Dalam artikel yang dirilis The Conversation tahun 2019, dinyatakan bahwa di negara berkembang, gangguan kecemasan dan depresi pada ibu rata-rata sebesar 15,6 persen saat hamil dan 19,8 setelah melahirkan. Sebanyak 22,4 persen ibu mengalami depresi setelah melahirkan.
Beban mental yang bisa memicu gangguan kesehatan jiwa ibu juga berpengaruh terhadap relasinya dengan pasangan. Sikap benci dan amarah berlebihan terhadap pasangan yang lahir dari rasa letih luar biasa bukanlah hal langka ditemukan pada para ibu, apalagi yang baru punya anak.
Efek domino juga terlihat dari bagaimana sang ibu kemudian mengasuh anaknya. Ketika beban mental sudah memuncak, kemampuannya untuk mengelola emosi dan kesabaran, serta membuat keputusan dengan baik terkait anak juga akan terdampak.

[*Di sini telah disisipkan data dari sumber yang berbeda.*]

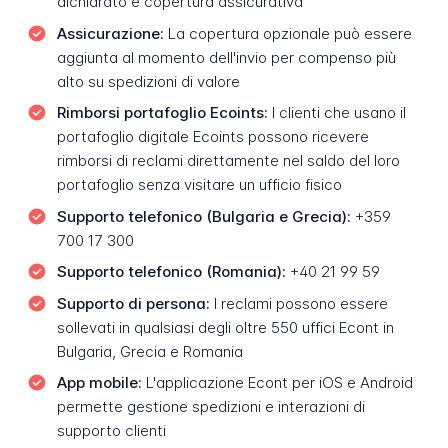
dichiarato e copertura assicurativa
Assicurazione:
La copertura opzionale può essere
aggiunta al momento dell'invio per compenso più
alto su spedizioni di valore
Rimborsi portafoglio Ecoints:
I clienti che usano il
portafoglio digitale Ecoints possono ricevere
rimborsi di reclami direttamente nel saldo del loro
portafoglio senza visitare un ufficio fisico
Supporto telefonico (Bulgaria e Grecia):
+359
700 17 300
Supporto telefonico (Romania):
+40 21 99 59
Supporto di persona:
I reclami possono essere
sollevati in qualsiasi degli oltre 550 uffici Econt in
Bulgaria, Grecia e Romania
App mobile:
L'applicazione Econt per iOS e Android
permette gestione spedizioni e interazioni di
supporto clienti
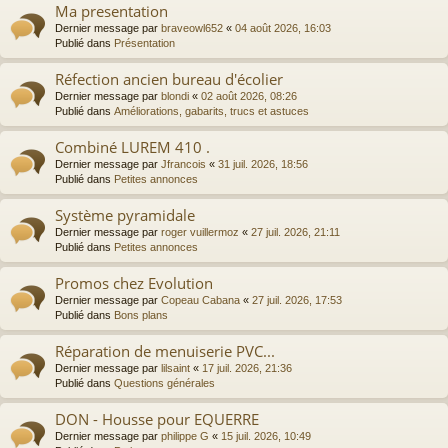
Ma presentation
Dernier message par
braveowl652
«
04 août 2026, 16:03
Publié dans
Présentation
Réfection ancien bureau d'écolier
Dernier message par
blondi
«
02 août 2026, 08:26
Publié dans
Améliorations, gabarits, trucs et astuces
Combiné LUREM 410 .
Dernier message par
Jfrancois
«
31 juil. 2026, 18:56
Publié dans
Petites annonces
Système pyramidale
Dernier message par
roger vuillermoz
«
27 juil. 2026, 21:11
Publié dans
Petites annonces
Promos chez Evolution
Dernier message par
Copeau Cabana
«
27 juil. 2026, 17:53
Publié dans
Bons plans
Réparation de menuiserie PVC...
Dernier message par
lilsaint
«
17 juil. 2026, 21:36
Publié dans
Questions générales
DON - Housse pour EQUERRE
Dernier message par
philippe G
«
15 juil. 2026, 10:49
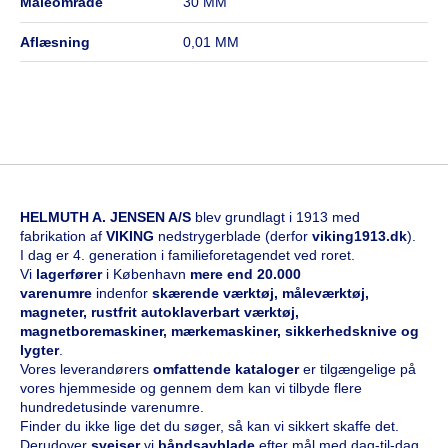
måleområde
30 MM
aflæsning
0,01 MM
HELMUTH A. JENSEN A/S
blev grundlagt i 1913 med
fabrikation af
VIKING
nedstrygerblade (derfor
viking1913.dk
).
I dag er 4. generation i familieforetagendet ved roret.
Vi
l
agerfører
i København
mere end 20.000
varenumre
indenfor
skærende værktøj, måleværktøj,
magneter, rustfrit autoklaverbart værktøj,
magnetboremaskiner, mærkemaskiner, sikkerhedsknive og
lygter
.
Vores leverandørers
omfattende kataloge
r
er tilgængelige på
vores hjemmeside og gennem dem kan vi tilbyde flere
hundredetusinde varenumre.
Finder du ikke lige det du søger, så kan vi sikkert skaffe det.
Derudover
svejser
vi
båndsavblade
efter mål med dag-til-dag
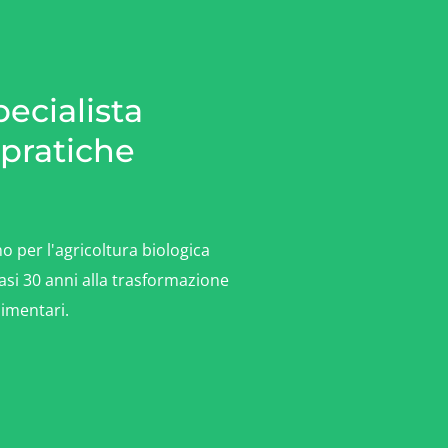
pecialista
pratiche
 per l'agricoltura biologica
asi 30 anni alla trasformazione
limentari.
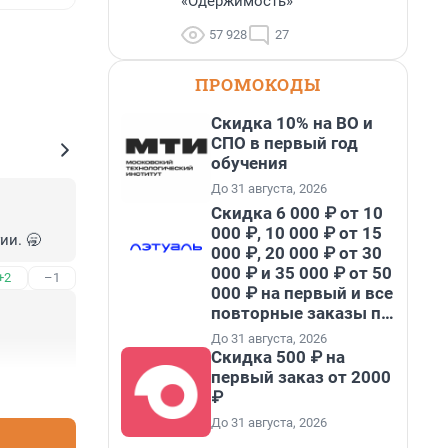
«Одержимость»
57 928
27
ПРОМОКОДЫ
Скидка 10% на ВО и
СПО в первый год
обучения
До 31 августа, 2026
Скидка 6 000 ₽ от 10
000 ₽, 10 000 ₽ от 15
ии. 🥱
000 ₽, 20 000 ₽ от 30
000 ₽ и 35 000 ₽ от 50
+2
–1
000 ₽ на первый и все
повторные заказы по
промокоду НАБЕРИ
До 31 августа, 2026
Скидка 500 ₽ на
первый заказ от 2000
+6
–0
₽
До 31 августа, 2026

Seiring dengan itu, saat kebutuhan rumah atau anak gagal terpenuhi, karena ekspektasi masyarakat terhadap peran ibu, perempuan sering kali dihujani rasa bersalah. Kredo “moms know best” bisa jadi menguatkan, tapi di lain sisi bisa terasa menyakitkan sekali saat kegagalan demi kegagalan dihadapi seorang ibu. Padahal kita tahu, ibu bukanlah superhero. Kalaupun ia superhero, dia masih bisa berdarah dan kesakitan, kan? Itu tidak membuatnya jadi ibu atau perempuan yang buruk.
Menyadari jamaknya persoalan ini, saya pikir perlu lebih banyak yang memperbincangkan soal beban tak kasatmata sebagai ibu ini dan mengantisipasinya. Di samping itu, solidaritas sesama ibu menjadi hal lain yang bisa mendukung perempuan saat mereka goyah atau meragukan kemampuannya sebagai ibu.
Hai perempuan, kamu tidak sendirian. Bicarakan dan bagilah beban ini, karena tidak mengapa mengaku diri letih. It doesn’t make you less of a mother.